◆ **Problem statement**: The answer consists solely of the data below, reproduced exactly.

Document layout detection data
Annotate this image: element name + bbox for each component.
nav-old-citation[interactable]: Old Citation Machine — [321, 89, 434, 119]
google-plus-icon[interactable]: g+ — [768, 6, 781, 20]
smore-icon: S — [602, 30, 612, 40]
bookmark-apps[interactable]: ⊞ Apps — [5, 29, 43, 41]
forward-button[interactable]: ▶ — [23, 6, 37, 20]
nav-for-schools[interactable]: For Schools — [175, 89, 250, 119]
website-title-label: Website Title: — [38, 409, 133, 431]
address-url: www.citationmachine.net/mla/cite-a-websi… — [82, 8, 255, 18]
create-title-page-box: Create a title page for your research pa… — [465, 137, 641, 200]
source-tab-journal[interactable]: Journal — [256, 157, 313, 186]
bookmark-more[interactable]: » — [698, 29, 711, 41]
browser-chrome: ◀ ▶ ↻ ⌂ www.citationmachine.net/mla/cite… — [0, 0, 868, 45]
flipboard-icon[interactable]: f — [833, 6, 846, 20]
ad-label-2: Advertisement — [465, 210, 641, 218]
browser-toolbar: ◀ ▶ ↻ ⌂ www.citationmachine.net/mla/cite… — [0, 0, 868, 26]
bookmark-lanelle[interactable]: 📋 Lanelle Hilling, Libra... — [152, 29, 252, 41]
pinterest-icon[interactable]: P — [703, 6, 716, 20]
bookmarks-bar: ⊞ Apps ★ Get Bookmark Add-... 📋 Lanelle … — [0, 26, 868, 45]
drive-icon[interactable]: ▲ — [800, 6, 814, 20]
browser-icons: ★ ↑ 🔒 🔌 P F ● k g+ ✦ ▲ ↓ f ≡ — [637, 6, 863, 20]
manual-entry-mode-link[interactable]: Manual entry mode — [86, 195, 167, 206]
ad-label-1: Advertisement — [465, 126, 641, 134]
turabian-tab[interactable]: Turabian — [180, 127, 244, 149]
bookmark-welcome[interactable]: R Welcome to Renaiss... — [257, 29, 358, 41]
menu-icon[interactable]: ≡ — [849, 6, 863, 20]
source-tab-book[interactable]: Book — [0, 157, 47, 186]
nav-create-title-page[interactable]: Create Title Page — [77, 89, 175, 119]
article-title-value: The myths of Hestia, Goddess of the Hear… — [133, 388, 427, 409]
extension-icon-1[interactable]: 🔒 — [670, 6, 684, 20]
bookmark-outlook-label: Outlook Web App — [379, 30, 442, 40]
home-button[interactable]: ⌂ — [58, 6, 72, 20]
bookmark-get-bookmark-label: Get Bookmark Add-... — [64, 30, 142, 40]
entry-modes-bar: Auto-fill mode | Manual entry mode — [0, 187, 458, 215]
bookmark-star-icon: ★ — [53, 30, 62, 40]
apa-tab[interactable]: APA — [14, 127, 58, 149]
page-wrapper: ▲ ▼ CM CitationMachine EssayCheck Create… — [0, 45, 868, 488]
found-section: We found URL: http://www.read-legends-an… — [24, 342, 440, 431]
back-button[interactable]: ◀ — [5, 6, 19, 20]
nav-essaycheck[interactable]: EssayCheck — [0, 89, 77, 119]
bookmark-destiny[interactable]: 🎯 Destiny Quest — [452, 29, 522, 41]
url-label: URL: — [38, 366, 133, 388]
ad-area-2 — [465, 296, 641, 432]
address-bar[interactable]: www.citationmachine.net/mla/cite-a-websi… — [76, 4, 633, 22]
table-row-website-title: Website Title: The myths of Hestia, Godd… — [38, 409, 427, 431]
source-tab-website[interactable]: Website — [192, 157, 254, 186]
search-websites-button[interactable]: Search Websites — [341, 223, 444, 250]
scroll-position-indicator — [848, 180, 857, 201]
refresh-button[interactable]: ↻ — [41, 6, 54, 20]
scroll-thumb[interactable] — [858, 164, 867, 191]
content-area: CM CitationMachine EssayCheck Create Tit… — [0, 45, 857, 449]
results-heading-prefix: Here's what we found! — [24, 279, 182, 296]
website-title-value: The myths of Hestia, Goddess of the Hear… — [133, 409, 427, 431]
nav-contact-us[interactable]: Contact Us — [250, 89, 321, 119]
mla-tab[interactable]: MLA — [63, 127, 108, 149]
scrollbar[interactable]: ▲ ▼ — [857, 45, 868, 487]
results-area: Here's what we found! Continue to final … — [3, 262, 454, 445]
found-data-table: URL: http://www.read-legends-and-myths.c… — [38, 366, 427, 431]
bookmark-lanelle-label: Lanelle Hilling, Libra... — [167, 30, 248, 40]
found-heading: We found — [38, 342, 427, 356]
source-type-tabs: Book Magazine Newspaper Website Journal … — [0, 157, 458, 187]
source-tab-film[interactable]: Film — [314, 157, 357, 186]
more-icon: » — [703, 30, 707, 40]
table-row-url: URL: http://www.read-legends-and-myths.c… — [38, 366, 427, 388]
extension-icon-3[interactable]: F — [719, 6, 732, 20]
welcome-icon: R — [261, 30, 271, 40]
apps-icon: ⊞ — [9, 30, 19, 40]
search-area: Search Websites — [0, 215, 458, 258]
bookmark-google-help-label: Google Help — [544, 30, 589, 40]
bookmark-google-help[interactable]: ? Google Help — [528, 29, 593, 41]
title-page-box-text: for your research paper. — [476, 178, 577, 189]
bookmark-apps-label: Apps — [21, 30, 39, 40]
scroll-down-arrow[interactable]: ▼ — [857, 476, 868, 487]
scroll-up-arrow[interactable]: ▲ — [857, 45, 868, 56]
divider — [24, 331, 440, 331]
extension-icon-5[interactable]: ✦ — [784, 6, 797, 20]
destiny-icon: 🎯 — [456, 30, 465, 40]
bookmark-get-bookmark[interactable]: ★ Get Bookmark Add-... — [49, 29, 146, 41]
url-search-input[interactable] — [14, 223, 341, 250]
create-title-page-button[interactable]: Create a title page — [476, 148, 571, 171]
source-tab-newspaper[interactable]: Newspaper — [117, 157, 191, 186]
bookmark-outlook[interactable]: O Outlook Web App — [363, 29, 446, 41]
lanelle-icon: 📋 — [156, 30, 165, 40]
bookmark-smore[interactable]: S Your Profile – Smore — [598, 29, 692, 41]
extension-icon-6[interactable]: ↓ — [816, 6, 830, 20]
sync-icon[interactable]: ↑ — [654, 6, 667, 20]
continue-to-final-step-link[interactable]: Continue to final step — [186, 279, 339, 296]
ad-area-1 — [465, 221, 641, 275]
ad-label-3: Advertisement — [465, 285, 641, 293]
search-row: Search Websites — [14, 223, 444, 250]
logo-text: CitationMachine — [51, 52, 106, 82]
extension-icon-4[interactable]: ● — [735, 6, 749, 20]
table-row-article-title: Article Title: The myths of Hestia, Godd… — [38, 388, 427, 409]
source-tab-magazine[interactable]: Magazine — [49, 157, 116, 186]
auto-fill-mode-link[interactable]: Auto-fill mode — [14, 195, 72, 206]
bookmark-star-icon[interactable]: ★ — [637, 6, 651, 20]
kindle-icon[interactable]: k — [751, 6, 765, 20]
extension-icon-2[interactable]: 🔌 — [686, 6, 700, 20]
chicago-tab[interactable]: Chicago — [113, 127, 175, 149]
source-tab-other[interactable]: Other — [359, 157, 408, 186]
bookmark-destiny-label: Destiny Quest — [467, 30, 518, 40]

◆ **Result of this task**:
Annotate this image: element name + bbox for each component.
nav-old-citation[interactable]: Old Citation Machine — [321, 89, 434, 119]
google-plus-icon[interactable]: g+ — [768, 6, 781, 20]
smore-icon: S — [602, 30, 612, 40]
bookmark-apps[interactable]: ⊞ Apps — [5, 29, 43, 41]
forward-button[interactable]: ▶ — [23, 6, 37, 20]
nav-for-schools[interactable]: For Schools — [175, 89, 250, 119]
website-title-label: Website Title: — [38, 409, 133, 431]
address-url: www.citationmachine.net/mla/cite-a-websi… — [82, 8, 255, 18]
create-title-page-box: Create a title page for your research pa… — [465, 137, 641, 200]
source-tab-journal[interactable]: Journal — [256, 157, 313, 186]
bookmark-more[interactable]: » — [698, 29, 711, 41]
browser-chrome: ◀ ▶ ↻ ⌂ www.citationmachine.net/mla/cite… — [0, 0, 868, 45]
flipboard-icon[interactable]: f — [833, 6, 846, 20]
ad-label-2: Advertisement — [465, 210, 641, 218]
browser-toolbar: ◀ ▶ ↻ ⌂ www.citationmachine.net/mla/cite… — [0, 0, 868, 26]
bookmark-lanelle[interactable]: 📋 Lanelle Hilling, Libra... — [152, 29, 252, 41]
pinterest-icon[interactable]: P — [703, 6, 716, 20]
bookmarks-bar: ⊞ Apps ★ Get Bookmark Add-... 📋 Lanelle … — [0, 26, 868, 45]
drive-icon[interactable]: ▲ — [800, 6, 814, 20]
browser-icons: ★ ↑ 🔒 🔌 P F ● k g+ ✦ ▲ ↓ f ≡ — [637, 6, 863, 20]
manual-entry-mode-link[interactable]: Manual entry mode — [86, 195, 167, 206]
ad-label-1: Advertisement — [465, 126, 641, 134]
turabian-tab[interactable]: Turabian — [180, 127, 244, 149]
bookmark-welcome[interactable]: R Welcome to Renaiss... — [257, 29, 358, 41]
menu-icon[interactable]: ≡ — [849, 6, 863, 20]
source-tab-book[interactable]: Book — [0, 157, 47, 186]
nav-create-title-page[interactable]: Create Title Page — [77, 89, 175, 119]
article-title-value: The myths of Hestia, Goddess of the Hear… — [133, 388, 427, 409]
extension-icon-1[interactable]: 🔒 — [670, 6, 684, 20]
bookmark-outlook-label: Outlook Web App — [379, 30, 442, 40]
home-button[interactable]: ⌂ — [58, 6, 72, 20]
bookmark-get-bookmark-label: Get Bookmark Add-... — [64, 30, 142, 40]
entry-modes-bar: Auto-fill mode | Manual entry mode — [0, 187, 458, 215]
bookmark-star-icon: ★ — [53, 30, 62, 40]
apa-tab[interactable]: APA — [14, 127, 58, 149]
page-wrapper: ▲ ▼ CM CitationMachine EssayCheck Create… — [0, 45, 868, 488]
found-section: We found URL: http://www.read-legends-an… — [24, 342, 440, 431]
back-button[interactable]: ◀ — [5, 6, 19, 20]
nav-essaycheck[interactable]: EssayCheck — [0, 89, 77, 119]
bookmark-destiny[interactable]: 🎯 Destiny Quest — [452, 29, 522, 41]
url-label: URL: — [38, 366, 133, 388]
ad-area-2 — [465, 296, 641, 432]
address-bar[interactable]: www.citationmachine.net/mla/cite-a-websi… — [76, 4, 633, 22]
table-row-website-title: Website Title: The myths of Hestia, Godd… — [38, 409, 427, 431]
source-tab-website[interactable]: Website — [192, 157, 254, 186]
search-websites-button[interactable]: Search Websites — [341, 223, 444, 250]
scroll-position-indicator — [848, 180, 857, 201]
refresh-button[interactable]: ↻ — [41, 6, 54, 20]
scroll-thumb[interactable] — [858, 164, 867, 191]
content-area: CM CitationMachine EssayCheck Create Tit… — [0, 45, 857, 449]
results-heading-prefix: Here's what we found! — [24, 279, 182, 296]
website-title-value: The myths of Hestia, Goddess of the Hear… — [133, 409, 427, 431]
nav-contact-us[interactable]: Contact Us — [250, 89, 321, 119]
mla-tab[interactable]: MLA — [63, 127, 108, 149]
scrollbar[interactable]: ▲ ▼ — [857, 45, 868, 487]
results-area: Here's what we found! Continue to final … — [3, 262, 454, 445]
found-data-table: URL: http://www.read-legends-and-myths.c… — [38, 366, 427, 431]
bookmark-lanelle-label: Lanelle Hilling, Libra... — [167, 30, 248, 40]
found-heading: We found — [38, 342, 427, 356]
source-type-tabs: Book Magazine Newspaper Website Journal … — [0, 157, 458, 187]
source-tab-film[interactable]: Film — [314, 157, 357, 186]
more-icon: » — [703, 30, 707, 40]
table-row-url: URL: http://www.read-legends-and-myths.c… — [38, 366, 427, 388]
extension-icon-3[interactable]: F — [719, 6, 732, 20]
welcome-icon: R — [261, 30, 271, 40]
apps-icon: ⊞ — [9, 30, 19, 40]
search-area: Search Websites — [0, 215, 458, 258]
bookmark-google-help-label: Google Help — [544, 30, 589, 40]
bookmark-google-help[interactable]: ? Google Help — [528, 29, 593, 41]
title-page-box-text: for your research paper. — [476, 178, 577, 189]
bookmark-apps-label: Apps — [21, 30, 39, 40]
scroll-down-arrow[interactable]: ▼ — [857, 476, 868, 487]
scroll-up-arrow[interactable]: ▲ — [857, 45, 868, 56]
divider — [24, 331, 440, 331]
extension-icon-5[interactable]: ✦ — [784, 6, 797, 20]
destiny-icon: 🎯 — [456, 30, 465, 40]
bookmark-get-bookmark[interactable]: ★ Get Bookmark Add-... — [49, 29, 146, 41]
url-search-input[interactable] — [14, 223, 341, 250]
create-title-page-button[interactable]: Create a title page — [476, 148, 571, 171]
source-tab-newspaper[interactable]: Newspaper — [117, 157, 191, 186]
bookmark-outlook[interactable]: O Outlook Web App — [363, 29, 446, 41]
lanelle-icon: 📋 — [156, 30, 165, 40]
bookmark-smore[interactable]: S Your Profile – Smore — [598, 29, 692, 41]
extension-icon-6[interactable]: ↓ — [816, 6, 830, 20]
sync-icon[interactable]: ↑ — [654, 6, 667, 20]
continue-to-final-step-link[interactable]: Continue to final step — [186, 279, 339, 296]
ad-area-1 — [465, 221, 641, 275]
ad-label-3: Advertisement — [465, 285, 641, 293]
search-row: Search Websites — [14, 223, 444, 250]
logo-text: CitationMachine — [51, 52, 106, 82]
extension-icon-4[interactable]: ● — [735, 6, 749, 20]
table-row-article-title: Article Title: The myths of Hestia, Godd… — [38, 388, 427, 409]
source-tab-magazine[interactable]: Magazine — [49, 157, 116, 186]
auto-fill-mode-link[interactable]: Auto-fill mode — [14, 195, 72, 206]
bookmark-star-icon[interactable]: ★ — [637, 6, 651, 20]
kindle-icon[interactable]: k — [751, 6, 765, 20]
extension-icon-2[interactable]: 🔌 — [686, 6, 700, 20]
chicago-tab[interactable]: Chicago — [113, 127, 175, 149]
source-tab-other[interactable]: Other — [359, 157, 408, 186]
bookmark-destiny-label: Destiny Quest — [467, 30, 518, 40]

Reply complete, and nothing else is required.